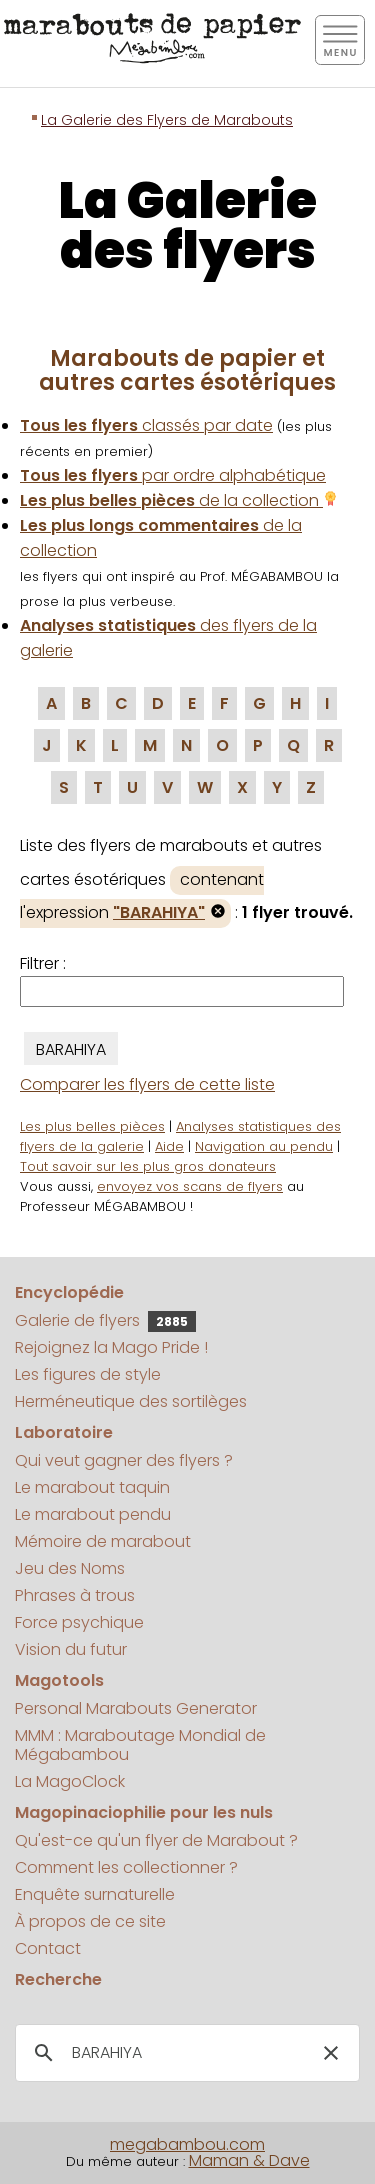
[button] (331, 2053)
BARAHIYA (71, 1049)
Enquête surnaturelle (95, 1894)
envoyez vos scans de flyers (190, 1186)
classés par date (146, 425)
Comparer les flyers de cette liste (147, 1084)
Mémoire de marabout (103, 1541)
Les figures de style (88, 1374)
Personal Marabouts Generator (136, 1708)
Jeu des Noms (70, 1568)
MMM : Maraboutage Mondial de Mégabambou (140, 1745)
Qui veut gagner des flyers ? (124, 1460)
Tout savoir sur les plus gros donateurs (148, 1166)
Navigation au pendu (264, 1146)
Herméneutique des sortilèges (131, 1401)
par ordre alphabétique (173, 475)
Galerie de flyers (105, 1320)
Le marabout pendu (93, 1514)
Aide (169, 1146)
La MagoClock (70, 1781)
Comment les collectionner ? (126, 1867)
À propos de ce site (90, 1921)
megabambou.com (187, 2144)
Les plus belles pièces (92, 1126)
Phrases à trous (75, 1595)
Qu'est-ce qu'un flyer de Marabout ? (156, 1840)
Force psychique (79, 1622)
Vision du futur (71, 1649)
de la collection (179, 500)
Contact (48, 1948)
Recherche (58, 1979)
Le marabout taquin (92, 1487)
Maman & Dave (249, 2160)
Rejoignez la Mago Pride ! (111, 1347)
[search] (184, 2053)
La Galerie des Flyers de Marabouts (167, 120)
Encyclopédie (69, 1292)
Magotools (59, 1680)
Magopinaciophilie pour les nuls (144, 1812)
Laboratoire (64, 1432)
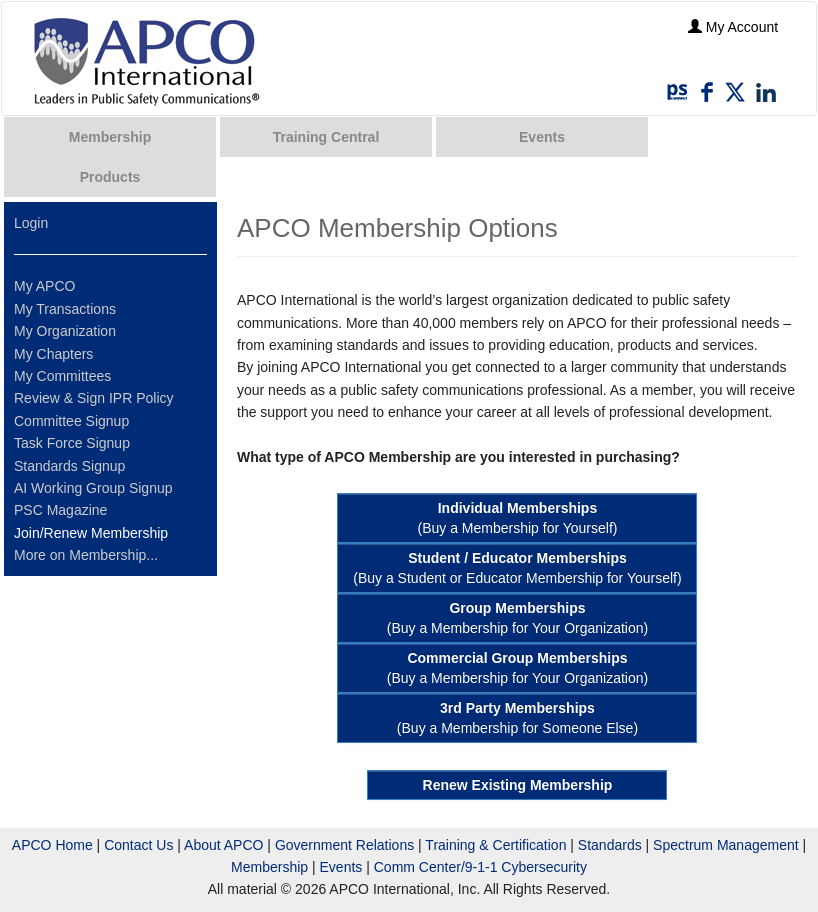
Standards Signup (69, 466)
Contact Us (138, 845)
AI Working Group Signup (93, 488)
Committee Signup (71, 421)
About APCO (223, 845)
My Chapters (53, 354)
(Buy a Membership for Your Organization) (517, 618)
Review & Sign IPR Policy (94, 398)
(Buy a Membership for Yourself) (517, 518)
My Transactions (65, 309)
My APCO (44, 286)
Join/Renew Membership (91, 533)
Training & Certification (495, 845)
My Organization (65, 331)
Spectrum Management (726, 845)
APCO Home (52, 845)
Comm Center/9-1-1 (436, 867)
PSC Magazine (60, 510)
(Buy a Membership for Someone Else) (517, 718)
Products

**PROMPT**
Every line of the material that includes the word "Membership" needs to be copied.

**SOLUTION TO THE EXERCISE**
(Buy a Membership for Your Organization) (517, 618)
(Buy a Membership for Yourself) (517, 518)
Join/Renew Membership (91, 533)
(Buy a Membership for Someone Else) (517, 718)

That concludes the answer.